PROVIDED DATA:
====================
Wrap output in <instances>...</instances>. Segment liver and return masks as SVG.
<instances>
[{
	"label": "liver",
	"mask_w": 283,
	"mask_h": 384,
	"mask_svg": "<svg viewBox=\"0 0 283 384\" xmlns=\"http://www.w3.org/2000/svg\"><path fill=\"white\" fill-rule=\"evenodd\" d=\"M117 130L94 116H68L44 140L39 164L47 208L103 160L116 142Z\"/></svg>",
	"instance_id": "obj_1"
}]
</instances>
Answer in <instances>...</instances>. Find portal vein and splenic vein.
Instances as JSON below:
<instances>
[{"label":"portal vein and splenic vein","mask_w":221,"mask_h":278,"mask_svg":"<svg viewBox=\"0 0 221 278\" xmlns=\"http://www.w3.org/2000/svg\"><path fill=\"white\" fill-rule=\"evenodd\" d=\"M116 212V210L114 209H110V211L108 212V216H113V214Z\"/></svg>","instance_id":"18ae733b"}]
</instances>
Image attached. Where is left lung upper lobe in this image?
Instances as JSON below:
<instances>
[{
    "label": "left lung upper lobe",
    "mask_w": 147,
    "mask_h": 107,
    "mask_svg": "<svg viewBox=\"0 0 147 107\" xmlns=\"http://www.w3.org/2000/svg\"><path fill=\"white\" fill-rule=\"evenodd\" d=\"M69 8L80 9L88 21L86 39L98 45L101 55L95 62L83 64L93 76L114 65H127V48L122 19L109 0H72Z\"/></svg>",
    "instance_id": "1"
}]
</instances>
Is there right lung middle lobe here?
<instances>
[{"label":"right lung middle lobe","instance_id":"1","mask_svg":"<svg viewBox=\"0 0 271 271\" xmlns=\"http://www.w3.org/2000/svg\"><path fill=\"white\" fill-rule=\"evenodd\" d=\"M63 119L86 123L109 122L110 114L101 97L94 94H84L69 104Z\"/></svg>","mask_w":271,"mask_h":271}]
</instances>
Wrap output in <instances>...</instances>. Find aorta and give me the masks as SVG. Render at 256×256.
====================
TASK DETAILS:
Print all the data exactly as shown above.

PROBLEM SOLUTION:
Wrap output in <instances>...</instances>. Segment liver and return masks as SVG.
<instances>
[{
	"label": "liver",
	"mask_w": 283,
	"mask_h": 384,
	"mask_svg": "<svg viewBox=\"0 0 283 384\" xmlns=\"http://www.w3.org/2000/svg\"><path fill=\"white\" fill-rule=\"evenodd\" d=\"M117 130L94 116H68L44 140L39 164L47 208L103 160L116 142Z\"/></svg>",
	"instance_id": "obj_1"
}]
</instances>
Answer in <instances>...</instances>. Find portal vein and splenic vein.
Instances as JSON below:
<instances>
[{"label":"portal vein and splenic vein","mask_w":221,"mask_h":278,"mask_svg":"<svg viewBox=\"0 0 221 278\" xmlns=\"http://www.w3.org/2000/svg\"><path fill=\"white\" fill-rule=\"evenodd\" d=\"M116 212V210L114 209H110V211L108 212V216H113V214Z\"/></svg>","instance_id":"18ae733b"}]
</instances>
Image attached. Where is left lung upper lobe in this image?
Instances as JSON below:
<instances>
[{
    "label": "left lung upper lobe",
    "mask_w": 147,
    "mask_h": 107,
    "mask_svg": "<svg viewBox=\"0 0 147 107\" xmlns=\"http://www.w3.org/2000/svg\"><path fill=\"white\" fill-rule=\"evenodd\" d=\"M69 8L80 9L88 21L86 39L98 45L101 55L95 62L83 64L93 76L114 65H127V48L122 19L109 0H72Z\"/></svg>",
    "instance_id": "1"
}]
</instances>
Is there right lung middle lobe here?
<instances>
[{"label":"right lung middle lobe","instance_id":"1","mask_svg":"<svg viewBox=\"0 0 271 271\" xmlns=\"http://www.w3.org/2000/svg\"><path fill=\"white\" fill-rule=\"evenodd\" d=\"M63 119L86 123L109 122L110 114L101 97L94 94H84L69 104Z\"/></svg>","mask_w":271,"mask_h":271}]
</instances>
Wrap output in <instances>...</instances>. Find aorta and give me the masks as SVG. Render at 256×256.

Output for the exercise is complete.